◆ Assigned task ◆
How many of the lines below contain the word "Bulgaria"? Only the number is wanted.

(Pixel coordinate grounding data)
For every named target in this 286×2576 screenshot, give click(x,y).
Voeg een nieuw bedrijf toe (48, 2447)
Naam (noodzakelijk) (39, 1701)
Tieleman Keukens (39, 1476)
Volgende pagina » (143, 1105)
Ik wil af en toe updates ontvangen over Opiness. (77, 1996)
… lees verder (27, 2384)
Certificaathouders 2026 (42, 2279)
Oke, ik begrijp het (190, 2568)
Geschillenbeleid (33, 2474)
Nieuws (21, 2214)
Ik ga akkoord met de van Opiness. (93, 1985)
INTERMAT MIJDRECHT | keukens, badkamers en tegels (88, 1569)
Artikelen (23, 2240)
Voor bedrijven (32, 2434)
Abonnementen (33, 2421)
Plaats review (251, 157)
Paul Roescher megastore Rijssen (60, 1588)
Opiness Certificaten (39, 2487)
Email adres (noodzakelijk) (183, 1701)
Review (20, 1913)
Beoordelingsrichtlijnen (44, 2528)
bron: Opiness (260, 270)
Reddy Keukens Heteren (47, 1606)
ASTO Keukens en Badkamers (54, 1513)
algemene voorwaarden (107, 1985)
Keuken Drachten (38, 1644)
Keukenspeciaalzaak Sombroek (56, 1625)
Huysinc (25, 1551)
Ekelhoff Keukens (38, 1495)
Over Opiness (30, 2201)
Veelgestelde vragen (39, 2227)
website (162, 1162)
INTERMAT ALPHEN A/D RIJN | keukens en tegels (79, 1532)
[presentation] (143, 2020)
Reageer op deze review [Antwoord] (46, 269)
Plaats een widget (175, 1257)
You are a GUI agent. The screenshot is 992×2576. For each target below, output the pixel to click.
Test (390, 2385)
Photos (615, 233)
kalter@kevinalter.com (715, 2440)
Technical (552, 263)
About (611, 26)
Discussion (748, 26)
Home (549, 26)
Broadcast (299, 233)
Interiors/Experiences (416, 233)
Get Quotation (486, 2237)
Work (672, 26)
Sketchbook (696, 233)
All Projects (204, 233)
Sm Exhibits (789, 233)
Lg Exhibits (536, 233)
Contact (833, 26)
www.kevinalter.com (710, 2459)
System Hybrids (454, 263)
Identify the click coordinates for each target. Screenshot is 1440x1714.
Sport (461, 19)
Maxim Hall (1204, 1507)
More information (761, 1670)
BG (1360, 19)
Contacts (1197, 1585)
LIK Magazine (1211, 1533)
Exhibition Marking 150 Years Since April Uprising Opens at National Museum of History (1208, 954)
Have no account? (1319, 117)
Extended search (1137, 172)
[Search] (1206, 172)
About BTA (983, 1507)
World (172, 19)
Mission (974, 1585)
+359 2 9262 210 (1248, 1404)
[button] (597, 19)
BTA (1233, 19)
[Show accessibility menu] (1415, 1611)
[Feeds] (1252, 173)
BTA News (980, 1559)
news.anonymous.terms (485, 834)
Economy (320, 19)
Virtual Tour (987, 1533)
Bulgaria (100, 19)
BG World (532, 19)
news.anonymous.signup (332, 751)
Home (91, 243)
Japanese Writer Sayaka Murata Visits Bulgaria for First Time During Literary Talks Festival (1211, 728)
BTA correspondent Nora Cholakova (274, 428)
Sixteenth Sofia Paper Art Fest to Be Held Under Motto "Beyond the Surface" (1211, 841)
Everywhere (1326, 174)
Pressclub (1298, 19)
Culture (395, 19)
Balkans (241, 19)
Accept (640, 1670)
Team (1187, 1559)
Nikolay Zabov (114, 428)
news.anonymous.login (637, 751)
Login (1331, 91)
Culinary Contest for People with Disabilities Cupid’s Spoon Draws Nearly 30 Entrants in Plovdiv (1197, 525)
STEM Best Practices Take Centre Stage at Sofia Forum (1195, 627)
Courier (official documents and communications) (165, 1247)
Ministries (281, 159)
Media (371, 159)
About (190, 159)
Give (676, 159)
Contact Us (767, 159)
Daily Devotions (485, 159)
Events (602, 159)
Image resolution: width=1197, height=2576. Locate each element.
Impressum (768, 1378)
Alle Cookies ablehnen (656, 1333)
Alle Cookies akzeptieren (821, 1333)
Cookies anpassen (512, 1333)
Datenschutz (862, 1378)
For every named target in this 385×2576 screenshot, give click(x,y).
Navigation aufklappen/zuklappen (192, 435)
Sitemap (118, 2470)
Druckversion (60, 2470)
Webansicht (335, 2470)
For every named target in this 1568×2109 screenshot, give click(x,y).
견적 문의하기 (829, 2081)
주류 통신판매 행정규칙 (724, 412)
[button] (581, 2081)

◆ Answer space ◆
2